• _Action item_
A verbatim copy of the listing is needed; pictures are to be left out.
**********
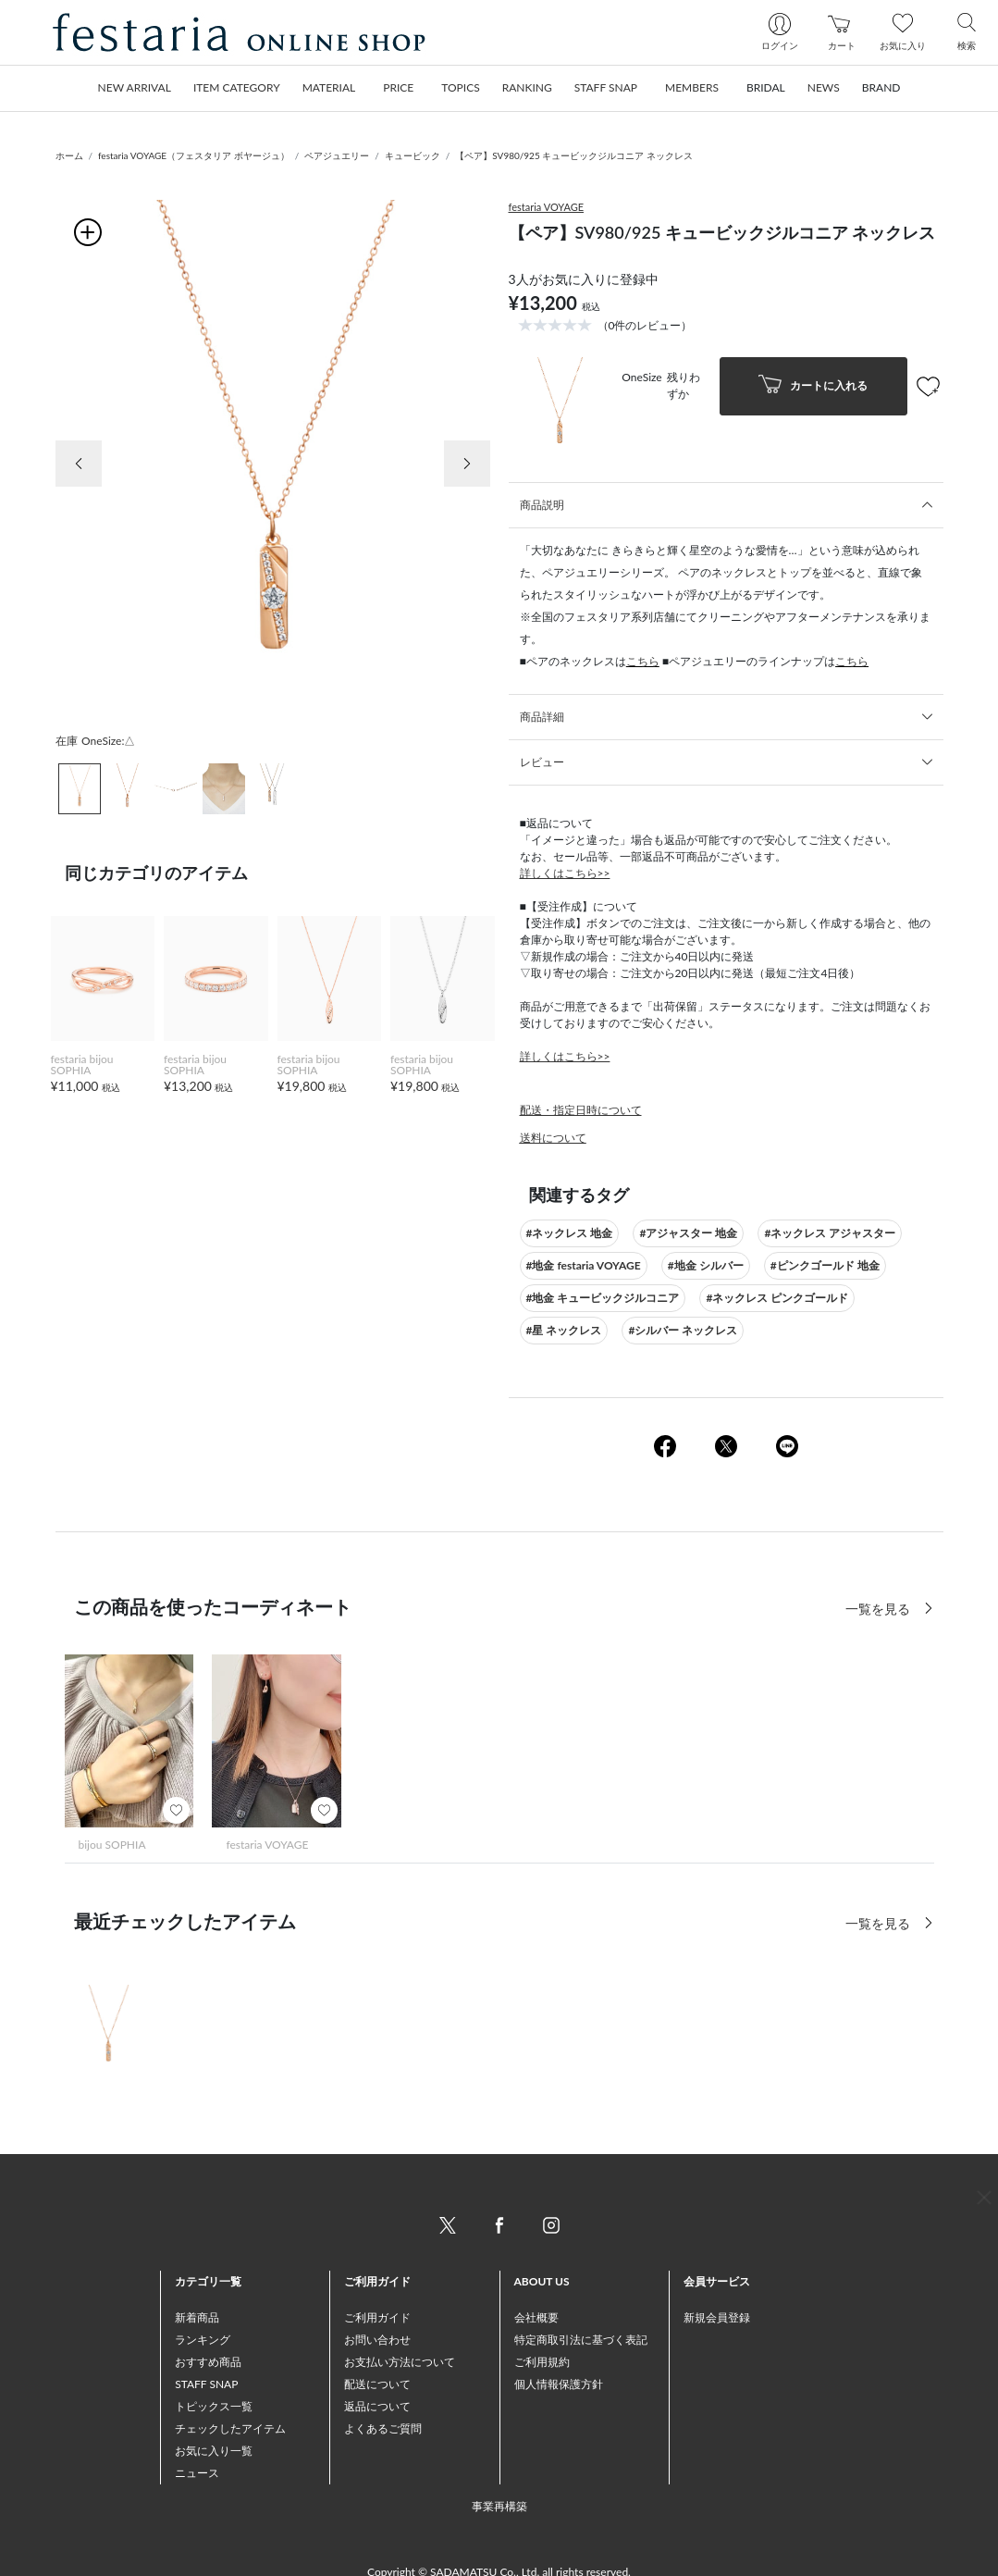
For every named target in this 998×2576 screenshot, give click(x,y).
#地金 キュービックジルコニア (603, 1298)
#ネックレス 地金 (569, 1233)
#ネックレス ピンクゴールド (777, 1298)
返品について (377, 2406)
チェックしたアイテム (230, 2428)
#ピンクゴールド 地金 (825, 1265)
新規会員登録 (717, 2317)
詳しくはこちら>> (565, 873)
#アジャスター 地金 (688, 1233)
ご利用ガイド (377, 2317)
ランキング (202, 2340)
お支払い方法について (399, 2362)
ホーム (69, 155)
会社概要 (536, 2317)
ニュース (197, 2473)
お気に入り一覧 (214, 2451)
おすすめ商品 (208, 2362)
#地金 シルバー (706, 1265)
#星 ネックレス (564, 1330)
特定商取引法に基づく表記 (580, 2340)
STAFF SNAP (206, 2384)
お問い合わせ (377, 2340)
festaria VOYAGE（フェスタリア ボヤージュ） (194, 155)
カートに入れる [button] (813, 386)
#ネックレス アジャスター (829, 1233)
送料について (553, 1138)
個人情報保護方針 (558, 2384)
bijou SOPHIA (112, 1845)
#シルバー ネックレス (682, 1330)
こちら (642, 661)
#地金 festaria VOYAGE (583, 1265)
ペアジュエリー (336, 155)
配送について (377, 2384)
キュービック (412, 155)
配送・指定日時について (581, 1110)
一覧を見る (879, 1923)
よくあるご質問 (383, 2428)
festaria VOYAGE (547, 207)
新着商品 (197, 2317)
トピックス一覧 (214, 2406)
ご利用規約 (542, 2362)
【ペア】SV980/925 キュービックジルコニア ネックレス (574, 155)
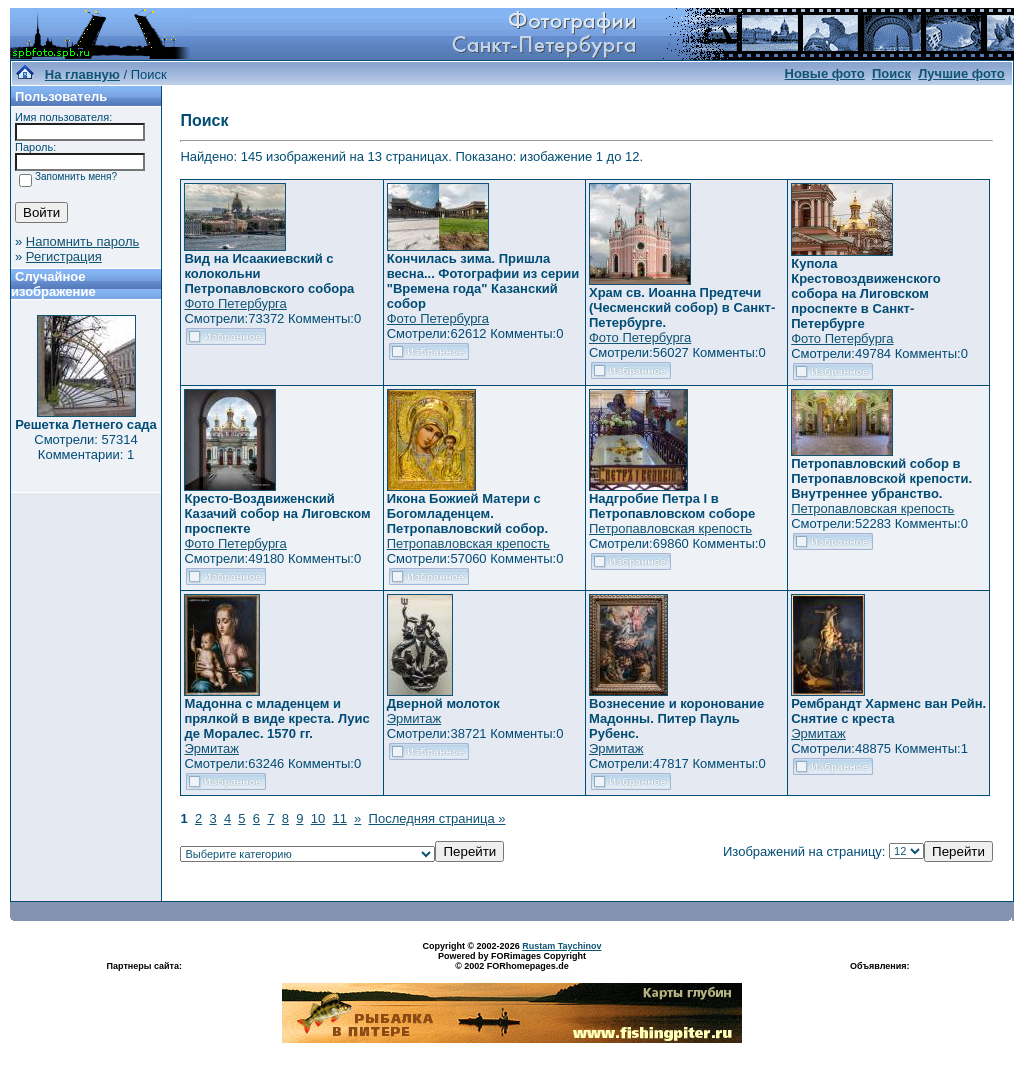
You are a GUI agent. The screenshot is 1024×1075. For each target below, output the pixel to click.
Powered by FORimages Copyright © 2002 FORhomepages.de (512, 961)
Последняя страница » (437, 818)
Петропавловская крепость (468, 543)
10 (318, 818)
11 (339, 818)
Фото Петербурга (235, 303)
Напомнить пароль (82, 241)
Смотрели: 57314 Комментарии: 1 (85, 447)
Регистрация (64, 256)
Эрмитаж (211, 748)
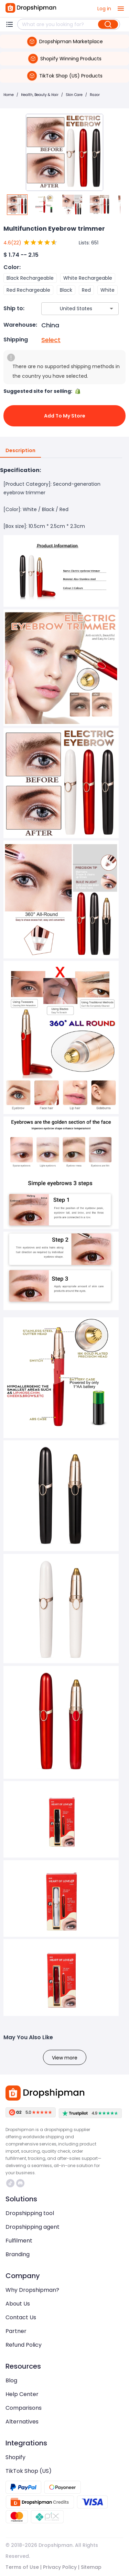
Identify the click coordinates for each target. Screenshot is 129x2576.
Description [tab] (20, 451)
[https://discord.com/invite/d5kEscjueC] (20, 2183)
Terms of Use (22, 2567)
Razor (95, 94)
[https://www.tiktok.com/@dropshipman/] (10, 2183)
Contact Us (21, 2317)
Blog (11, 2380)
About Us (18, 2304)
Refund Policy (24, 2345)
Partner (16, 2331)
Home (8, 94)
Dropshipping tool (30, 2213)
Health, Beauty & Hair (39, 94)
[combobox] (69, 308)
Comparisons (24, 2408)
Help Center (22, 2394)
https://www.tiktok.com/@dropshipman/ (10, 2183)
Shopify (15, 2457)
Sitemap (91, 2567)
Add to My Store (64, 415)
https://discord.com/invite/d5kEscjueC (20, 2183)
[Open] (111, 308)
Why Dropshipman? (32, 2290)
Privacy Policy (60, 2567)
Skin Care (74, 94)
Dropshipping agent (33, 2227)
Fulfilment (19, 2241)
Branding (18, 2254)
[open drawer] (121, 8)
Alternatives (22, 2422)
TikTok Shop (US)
**********
• _Result of the task_
For every named target in this 998×2576 screenshot, give click(x,y).
#地金 キュービックジルコニア (603, 1298)
#ネックレス 地金 (569, 1233)
#ネックレス ピンクゴールド (777, 1298)
返品について (377, 2406)
チェックしたアイテム (230, 2428)
#ピンクゴールド 地金 (825, 1265)
新規会員登録 (717, 2317)
詳しくはこちら>> (565, 873)
#アジャスター 地金 (688, 1233)
ご利用ガイド (377, 2317)
ランキング (202, 2340)
お支払い方法について (399, 2362)
ホーム (69, 155)
会社概要 (536, 2317)
ニュース (197, 2473)
お気に入り一覧 (214, 2451)
おすすめ商品 (208, 2362)
#地金 シルバー (706, 1265)
#星 ネックレス (564, 1330)
特定商取引法に基づく表記 (580, 2340)
STAFF SNAP (206, 2384)
お問い合わせ (377, 2340)
festaria VOYAGE（フェスタリア ボヤージュ） (194, 155)
カートに入れる [button] (813, 386)
#ネックレス アジャスター (829, 1233)
送料について (553, 1138)
個人情報保護方針 (558, 2384)
bijou SOPHIA (112, 1845)
#シルバー ネックレス (682, 1330)
こちら (642, 661)
#地金 festaria VOYAGE (583, 1265)
ペアジュエリー (336, 155)
配送について (377, 2384)
キュービック (412, 155)
配送・指定日時について (581, 1110)
一覧を見る (879, 1923)
よくあるご質問 (383, 2428)
festaria VOYAGE (547, 207)
新着商品 (197, 2317)
トピックス一覧 (214, 2406)
ご利用規約 (542, 2362)
【ペア】SV980/925 キュービックジルコニア ネックレス (574, 155)
You are a GUI agent. The screenshot is 1024×1075. For each target below, output the pixel to click.
Powered by FORimages Copyright © 2002 FORhomepages.de (512, 961)
Последняя страница » (437, 818)
Петропавловская крепость (468, 543)
10 (318, 818)
11 (339, 818)
Фото Петербурга (235, 303)
Напомнить пароль (82, 241)
Смотрели: 57314 Комментарии: 1 (85, 447)
Регистрация (64, 256)
Эрмитаж (211, 748)
Identify the click coordinates for each target. Screenshot is 129x2576.
Description [tab] (20, 451)
[https://discord.com/invite/d5kEscjueC] (20, 2183)
Terms of Use (22, 2567)
Razor (95, 94)
[https://www.tiktok.com/@dropshipman/] (10, 2183)
Contact Us (21, 2317)
Blog (11, 2380)
About Us (18, 2304)
Refund Policy (24, 2345)
Partner (16, 2331)
Home (8, 94)
Dropshipping tool (30, 2213)
Health, Beauty & Hair (39, 94)
[combobox] (69, 308)
Comparisons (24, 2408)
Help Center (22, 2394)
https://www.tiktok.com/@dropshipman/ (10, 2183)
Shopify (15, 2457)
Sitemap (91, 2567)
Add to My Store (64, 415)
https://discord.com/invite/d5kEscjueC (20, 2183)
[Open] (111, 308)
Why Dropshipman? (32, 2290)
Privacy Policy (60, 2567)
Skin Care (74, 94)
Dropshipping agent (33, 2227)
Fulfilment (19, 2241)
Branding (18, 2254)
[open drawer] (121, 8)
Alternatives (22, 2422)
TikTok Shop (US)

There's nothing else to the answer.